Mýa combined flawless choreography with the natural charisma that has long characterized her performances to bring a delicate, feminine spirit to the stage. Her performance during Women’s History Month seemed like a suitable reminder of the enduring impact of women whose artistic ability transcends decades. She transitioned between singles like “Case of the Ex,” “Best of Me,” and “Girls Dem Sugar” and nostalgic moments with timeless songs like “Take Me There” and “Lady Marmalade.” Giving out CDs and roses to the audience was an extra touch that went well with the set’s retro vibe.

Mya at 2026 JITG) Music Festival [Photo by David Goodson]
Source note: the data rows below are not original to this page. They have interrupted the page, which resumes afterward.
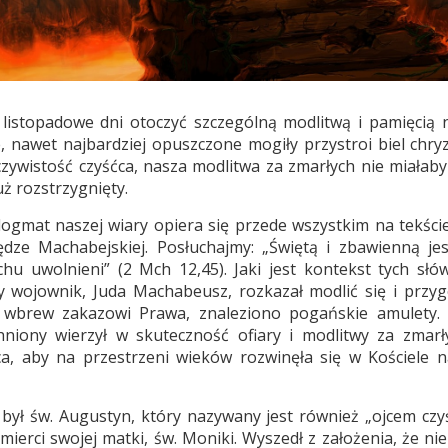
listopadowe dni otoczyć szczególną modlitwą i pamięcią 
, nawet najbardziej opuszczone mogiły przystroi biel chry
zywistość czyśćca, nasza modlitwa za zmarłych nie miałaby
uż rozstrzygnięty.
ogmat naszej wiary opiera się przede wszystkim na tekści
dze Machabejskiej. Posłuchajmy: „Świętą i zbawienną jes
chu uwolnieni” (2 Mch 12,45). Jaki jest kontekst tych słó
 wojownik, Juda Machabeusz, rozkazał modlić się i przy
h, wbrew zakazowi Prawa, znaleziono pogańskie amulety.
niony wierzył w skuteczność ofiary i modlitwy za zmarł
ąca, aby na przestrzeni wieków rozwinęła się w Kościele 
ła był św. Augustyn, który nazywany jest również „ojcem czy
erci swojej matki, św. Moniki. Wyszedł z założenia, że ni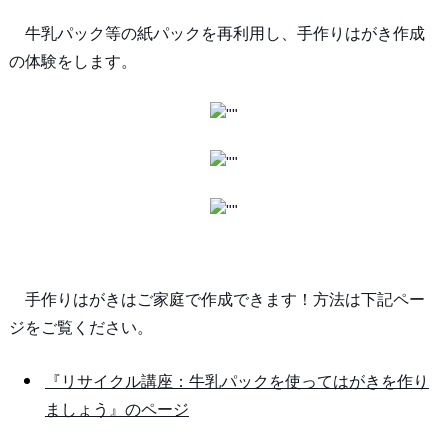
牛乳パック等の紙パックを再利用し、手作りはがき作成
の体験をします。
手作りはがきはご家庭で作成できます！方法は下記ペー
ジをご覧ください。
『リサイクル講座：牛乳パックを使ってはがきを作り
ましょう』のページ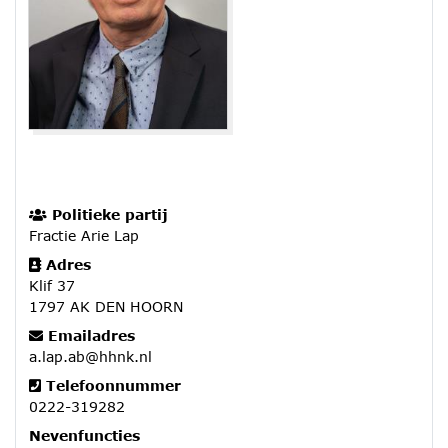
Politieke partij
Fractie Arie Lap
Adres
Klif 37
1797 AK DEN HOORN
Emailadres
a.lap.ab@hhnk.nl
Telefoonnummer
0222-319282
Nevenfuncties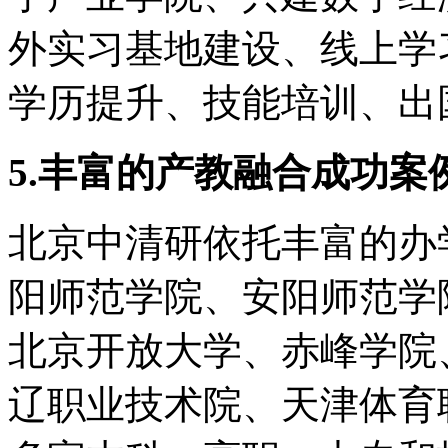
外实习基地建设、线上学
学历提升、技能培训、出
5.丰富的产教融合成功案
北京中清研依托丰富的办
阳师范学院、安阳师范学
北京开放大学、赤峰学院
辽职业技术院、天津体育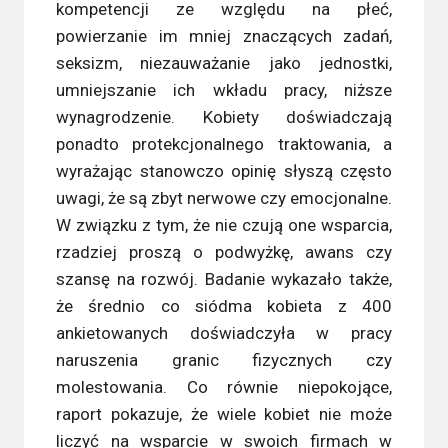
kompetencji ze względu na płeć,
powierzanie im mniej znaczących zadań,
seksizm, niezauważanie jako jednostki,
umniejszanie ich wkładu pracy, niższe
wynagrodzenie. Kobiety doświadczają
ponadto protekcjonalnego traktowania, a
wyrażając stanowczo opinię słyszą często
uwagi, że są zbyt nerwowe czy emocjonalne.
W związku z tym, że nie czują one wsparcia,
rzadziej proszą o podwyżkę, awans czy
szansę na rozwój. Badanie wykazało także,
że średnio co siódma kobieta z 400
ankietowanych doświadczyła w pracy
naruszenia granic fizycznych czy
molestowania. Co równie niepokojące,
raport pokazuje, że wiele kobiet nie może
liczyć na wsparcie w swoich firmach w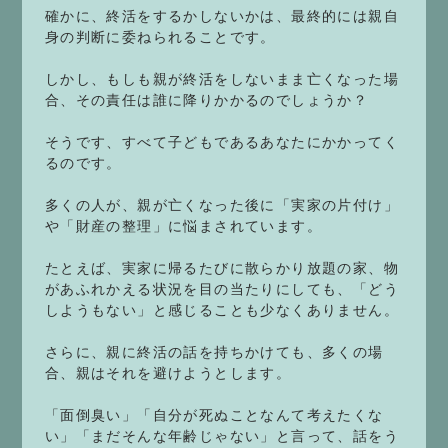
確かに、終活をするかしないかは、最終的には親自
身の判断に委ねられることです。
しかし、もしも親が終活をしないまま亡くなった場
合、その責任は誰に降りかかるのでしょうか？
そうです、すべて子どもであるあなたにかかってく
るのです。
多くの人が、親が亡くなった後に「実家の片付け」
や「財産の整理」に悩まされています。
たとえば、実家に帰るたびに散らかり放題の家、物
があふれかえる状況を目の当たりにしても、「どう
しようもない」と感じることも少なくありません。
さらに、親に終活の話を持ちかけても、多くの場
合、親はそれを避けようとします。
「面倒臭い」「自分が死ぬことなんて考えたくな
い」「まだそんな年齢じゃない」と言って、話をう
Ella Mai captivated the crowd with her smooth vocals and heartfelt delivery, marking her first festival performance in three years. All smiles and carrying an easy, natural presence on stage, she moved through fan favorites like “Shot Clock,” “Boo’d Up,” “Trip,” and “Little Things,” with vocals that remained strikingly true to the recordings. Blending songs from her early breakout era with tracks from her latest project, Do You Still Love Me?, Mai’s performance felt both effortless and genuine, warmly reconnecting with the audience.
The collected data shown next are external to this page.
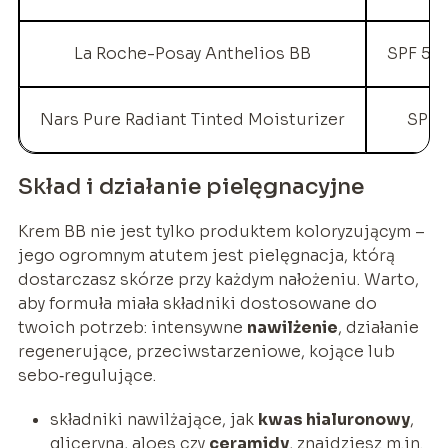
La Roche-Posay Anthelios BB
SPF 50+
Nars Pure Radiant Tinted Moisturizer
SPF 
Skład i działanie pielęgnacyjne
Krem BB nie jest tylko produktem koloryzującym –
jego ogromnym atutem jest pielęgnacja, którą
dostarczasz skórze przy każdym nałożeniu. Warto,
aby formuła miała składniki dostosowane do
twoich potrzeb: intensywne
nawilżenie
, działanie
regenerujące, przeciwstarzeniowe, kojące lub
sebo‑regulujące.
składniki nawilżające, jak
kwas hialuronowy
,
gliceryna, aloes czy
ceramidy
, znajdziesz m.in.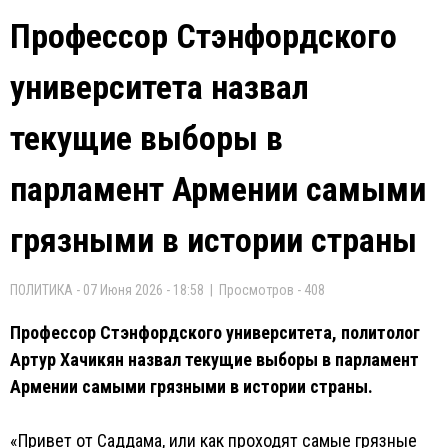
Профессор Стэнфордского
университета назвал
текущие выборы в
парламент Армении самыми
грязными в истории страны
ПОЛИТИКА - 07 Июня 2026 - 18:58 | Просмотров - 408
Профессор Стэнфордского университета, политолог
Артур Хачикян назвал текущие выборы в парламент
Армении самыми грязными в истории страны.
«Привет от Саддама, или как проходят самые грязные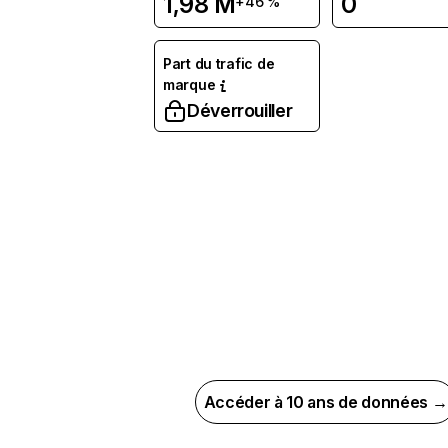
1,98 M
0
+46 %
Part du trafic de
marque
Déverrouiller
Accéder à 10 ans de données →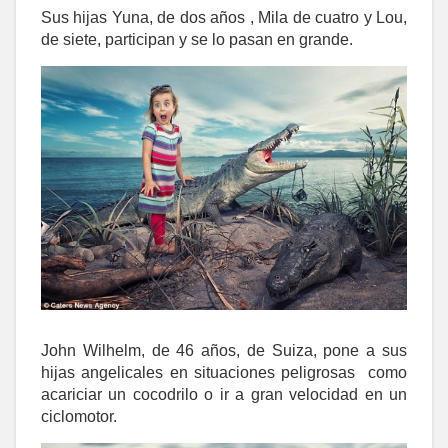
Sus hijas Yuna, de dos años , Mila de cuatro y Lou,
de siete, participan y se lo pasan en grande.
John Wilhelm, de 46 años, de Suiza, pone a sus
hijas angelicales en situaciones peligrosas como
acariciar un cocodrilo o ir a gran velocidad en un
ciclomotor.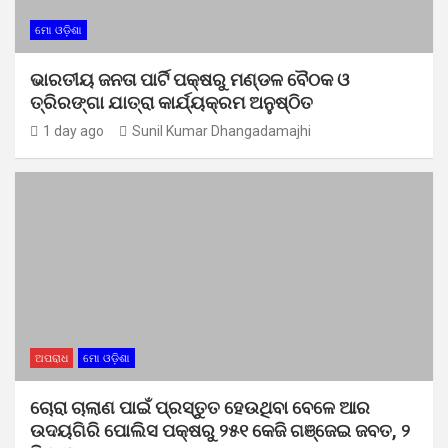
ମୋ ଓଡ଼ିଶା
ଭାରତୀୟ ଜନତା ପାର୍ଟି ପକ୍ଷରୁ ମଣ୍ଡଳ ବୈଠକ ଓ
ତ୍ରିରଙ୍ଗା ଯାତ୍ରା କାର୍ଯ୍ୟକ୍ରମ ଅନୁଷ୍ଠିତ
1 day ago
Sunil Kumar Dhangadamajhi
ଅପରାଧ
ମୋ ଓଡ଼ିଶା
ଚୋରା ଚାଲାଣ ପାଇଁ ପ୍ରସ୍ତୁତ ହେଉଥିବା ବେଳେ ଆର
ଉଦୟଗିରି ପୋଲିସ ପକ୍ଷରୁ ୨୫୧ କେଜି ଗଞ୍ଜେଇ ଜବତ, ୨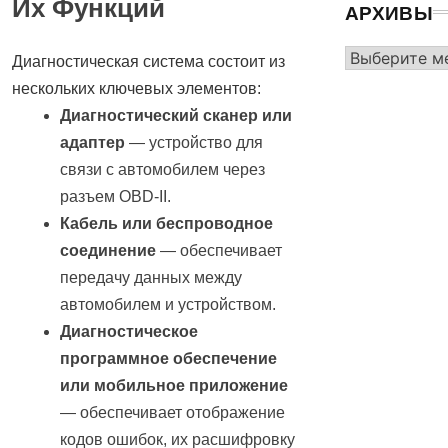
Их Функций
АРХИВЫ
Архивы
Диагностическая система состоит из
нескольких ключевых элементов:
Диагностический сканер или
адаптер
— устройство для
связи с автомобилем через
разъем OBD-II.
Кабель или беспроводное
соединение
— обеспечивает
передачу данных между
автомобилем и устройством.
Диагностическое
программное обеспечение
или мобильное приложение
— обеспечивает отображение
кодов ошибок, их расшифровку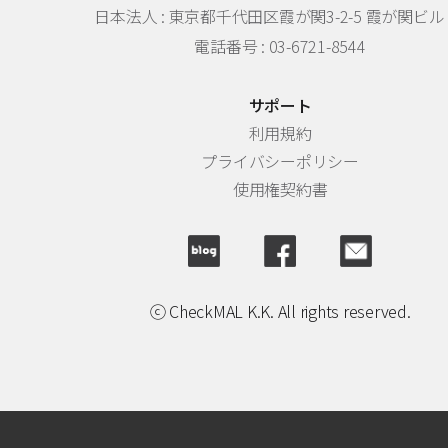
日本法人 :
東京都千代田区霞が関3-2-5 霞が関ビル 
電話番号 : 03-6721-8544
サポート
利用規約
プライバシーポリシー
使用権契約書
ⓒ CheckMAL K.K. All rights reserved.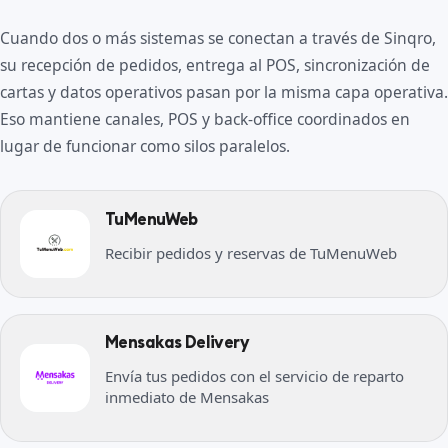
Cuando dos o más sistemas se conectan a través de Sinqro,
su recepción de pedidos, entrega al POS, sincronización de
cartas y datos operativos pasan por la misma capa operativa.
Eso mantiene canales, POS y back-office coordinados en
lugar de funcionar como silos paralelos.
TuMenuWeb
Recibir pedidos y reservas de TuMenuWeb
Mensakas Delivery
Envía tus pedidos con el servicio de reparto
inmediato de Mensakas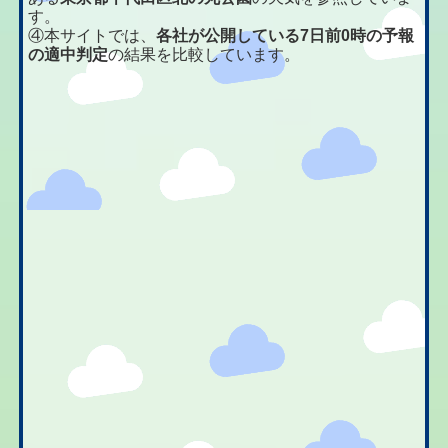
す。
④本サイトでは、
各社が公開している7日前0時の予報
の適中判定
の結果を比較しています。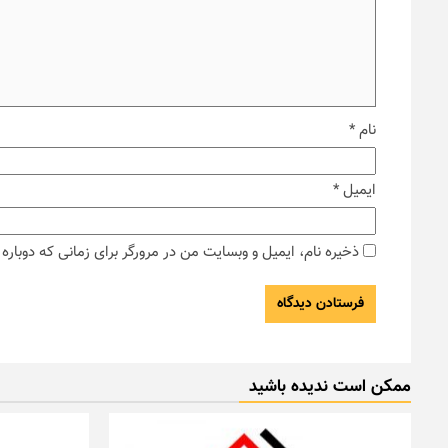
نام
*
ایمیل
*
ذخیره نام، ایمیل و وبسایت من در مرورگر برای زمانی که دوبار
ممکن است ندیده باشید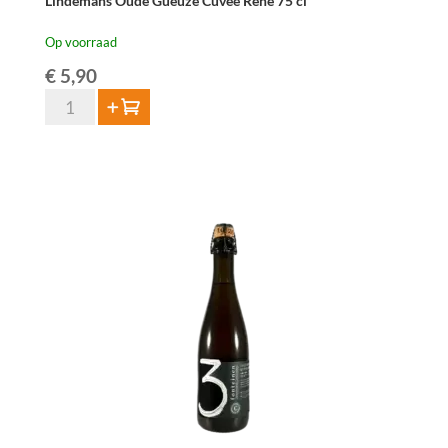
Lindemans Oude Gueuze Cuvée René 75 cl
Op voorraad
€
5,90
Lindemans
Toevoegen
Oude
Gueuze
Cuvée
René
75
cl
aantal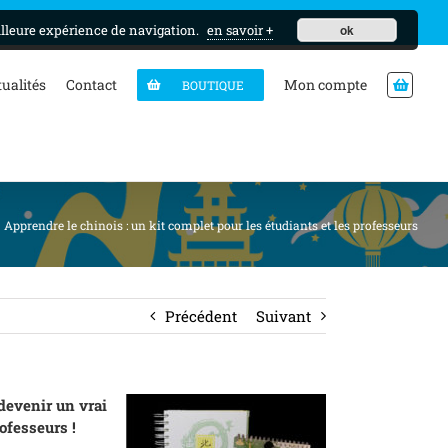
MON CURSUS
illeure expérience de navigation.
en savoir +
ok
tualités
Contact
Mon compte
BOUTIQUE
Apprendre le chinois : un kit complet pour les étudiants et les professeurs
Précédent
Suivant
 devenir un vrai
rofesseurs !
Memphis rapper GloRilla turning up the energy at Jazz in the Gardens (JITG) 2026 [Photo by David Goodson]

Memphis rapper GloRilla shifted the festival’s energy into high gear with a fiery set packed with crowd-moving anthems including “Yeah Glo!,” “F.N.F.,” “Hollon,” and “Let Her Cook.” The excitement escalated even further when Sexyy Red made a surprise appearance for “WHATCHU KNO ABOUT ME,” sending the crowd into a frenzy.

Jhene Aikeo at 2026 JITG Music Festival [Photo by David Goodson]

Closing the night, Jhené Aiko transformed the stage into an intimate, jazz-lounge-inspired sanctuary she called “JC Brown’s Jazz Lounge.” Dressed in a shimmering metallic gown, she performed alongside a live band featuring keys, bass, and harp, creating an ethereal and tranquil atmosphere with soft visuals and delicate vocals. Throughout the set, she delivered fan favorites like “While We’re Young,” “The Worst,” “Sativa,” “P*$$Y Fairy (OTW),” “Triggered (freestyle),” “None of Your Concern,” and “B.S.,” while also weaving in thoughtful musical moments—blending John Legend’s “Ordinary People” into “Triggered” and Aaliyah’s “One in a Million” into “Sativa.”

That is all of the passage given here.